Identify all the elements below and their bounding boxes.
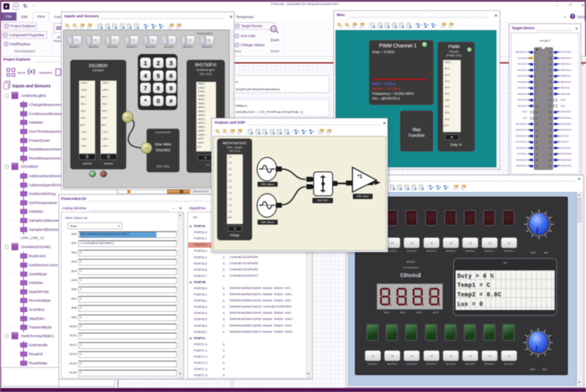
svg-text:*1: *1: [357, 173, 362, 179]
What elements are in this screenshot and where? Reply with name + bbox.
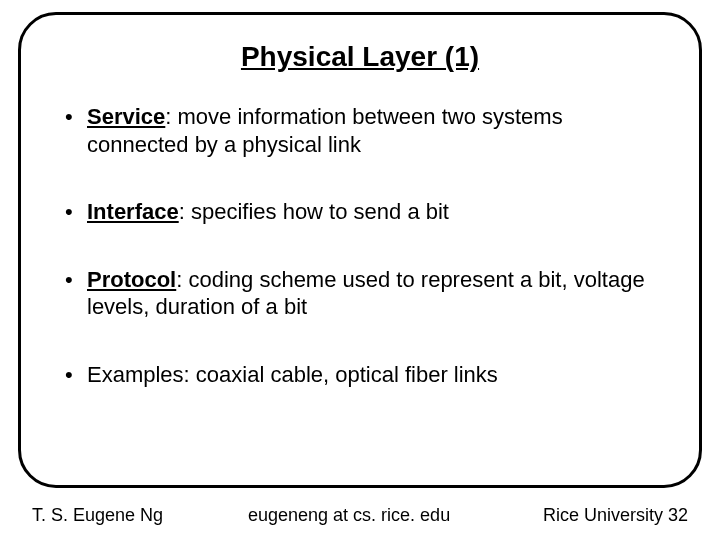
bullet-text: Examples: coaxial cable, optical fiber l… <box>87 362 498 387</box>
footer-right: Rice University 32 <box>543 505 688 526</box>
footer-affiliation: Rice University <box>543 505 663 525</box>
bullet-term: Service <box>87 104 165 129</box>
footer-author: T. S. Eugene Ng <box>32 505 232 526</box>
slide-footer: T. S. Eugene Ng eugeneng at cs. rice. ed… <box>0 505 720 526</box>
slide: Physical Layer (1) Service: move informa… <box>0 0 720 540</box>
footer-page: 32 <box>668 505 688 525</box>
list-item: Service: move information between two sy… <box>65 103 663 158</box>
list-item: Examples: coaxial cable, optical fiber l… <box>65 361 663 389</box>
footer-email: eugeneng at cs. rice. edu <box>232 505 543 526</box>
slide-title: Physical Layer (1) <box>57 41 663 73</box>
bullet-list: Service: move information between two sy… <box>57 103 663 388</box>
slide-frame: Physical Layer (1) Service: move informa… <box>18 12 702 488</box>
list-item: Interface: specifies how to send a bit <box>65 198 663 226</box>
bullet-term: Protocol <box>87 267 176 292</box>
list-item: Protocol: coding scheme used to represen… <box>65 266 663 321</box>
bullet-text: : specifies how to send a bit <box>179 199 449 224</box>
bullet-term: Interface <box>87 199 179 224</box>
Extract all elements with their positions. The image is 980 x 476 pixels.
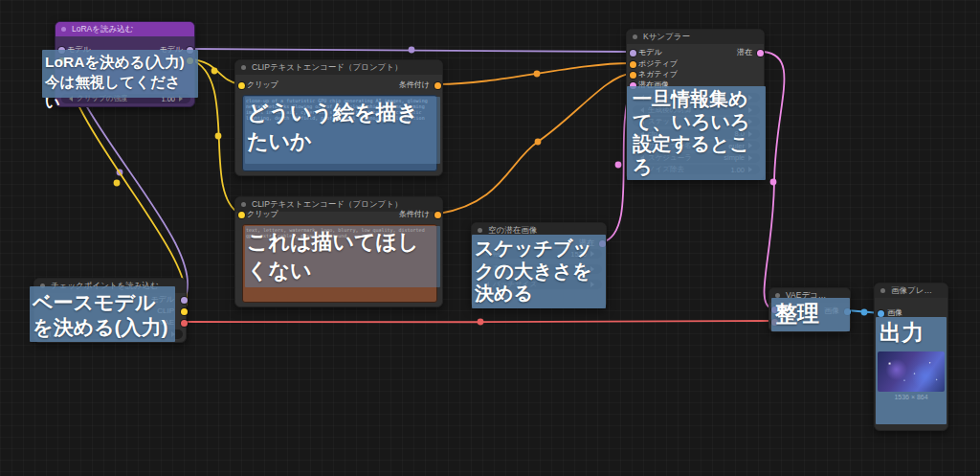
input-label: ネガティブ <box>638 70 678 79</box>
comfyui-canvas[interactable]: LoRAを読み込む モデル クリップ モデル CLIP クリップの強度 1.00… <box>0 0 980 476</box>
wire-cond-positive-to-ksampler-midpoint-dot <box>534 71 541 78</box>
image-dimensions-label: 1536 × 864 <box>874 394 948 400</box>
wire-cond-negative-to-ksampler-midpoint-dot <box>535 139 542 146</box>
wire-vae-checkpoint-to-decode-midpoint-dot <box>478 319 484 326</box>
input-label: ポジティブ <box>638 59 678 69</box>
note-ksampler: 一旦情報集めて、いろいろ設定するところ <box>627 86 766 180</box>
wire-model-lora-to-ksampler-midpoint-dot <box>409 47 415 54</box>
collapse-dot-icon[interactable] <box>241 202 246 207</box>
node-title[interactable]: CLIPテキストエンコード（プロンプト） <box>235 60 442 75</box>
note-lora: LoRAを決める(入力) 今は無視してください <box>42 50 198 98</box>
collapse-dot-icon[interactable] <box>241 65 246 70</box>
note-checkpoint: ベースモデルを決める(入力) <box>30 286 175 342</box>
note-negative-prompt: これは描いてほしくない <box>245 226 440 287</box>
wire-latent-ksampler-to-vae-midpoint-dot <box>770 179 777 186</box>
collapse-dot-icon[interactable] <box>880 288 885 293</box>
node-title[interactable]: Kサンプラー <box>627 30 764 44</box>
wire-image-decode-to-preview-midpoint-dot <box>861 309 868 316</box>
note-vae: 整理 <box>771 298 850 331</box>
input-pin-clip[interactable] <box>238 212 245 218</box>
node-title[interactable]: LoRAを読み込む <box>56 22 194 36</box>
output-pin-model[interactable] <box>181 297 188 304</box>
input-pin-positive[interactable] <box>630 61 636 68</box>
generated-image-preview <box>878 351 945 392</box>
note-positive-prompt: どういう絵を描きたいか <box>245 97 440 164</box>
wire-clip-lora-to-negative-midpoint-dot <box>215 133 222 140</box>
output-label: 条件付け <box>399 80 430 90</box>
output-pin-vae[interactable] <box>181 320 188 327</box>
input-label: クリップ <box>247 80 278 90</box>
wire-cond-negative-to-ksampler <box>439 74 631 214</box>
input-pin-clip[interactable] <box>238 82 245 89</box>
output-label: 潜在 <box>737 48 752 57</box>
collapse-dot-icon[interactable] <box>61 27 66 32</box>
collapse-dot-icon[interactable] <box>633 34 637 39</box>
node-title[interactable]: 画像プレ… <box>875 283 947 298</box>
collapse-dot-icon[interactable] <box>478 228 482 233</box>
input-label: クリップ <box>247 210 278 219</box>
input-label: モデル <box>638 48 662 57</box>
output-label: 条件付け <box>399 210 430 219</box>
wire-clip-checkpoint-to-lora-midpoint-dot <box>114 180 121 187</box>
output-pin-latent[interactable] <box>757 50 764 57</box>
output-pin-conditioning[interactable] <box>434 212 441 218</box>
output-pin-conditioning[interactable] <box>434 82 441 89</box>
wire-latent-to-ksampler-midpoint-dot <box>615 162 622 169</box>
output-pin-clip[interactable] <box>181 308 188 315</box>
note-latent: スケッチブックの大きさを決める <box>472 235 606 308</box>
input-pin-model[interactable] <box>630 50 636 57</box>
input-pin-image[interactable] <box>878 310 884 317</box>
input-pin-negative[interactable] <box>630 72 636 79</box>
wire-clip-lora-to-positive-midpoint-dot <box>212 68 218 75</box>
===============
### What you need to do
Each line above that holds the string "条件付け" should be copied and shown.

### Answer section
output-label: 条件付け <box>399 80 430 90</box>
output-label: 条件付け <box>399 210 430 219</box>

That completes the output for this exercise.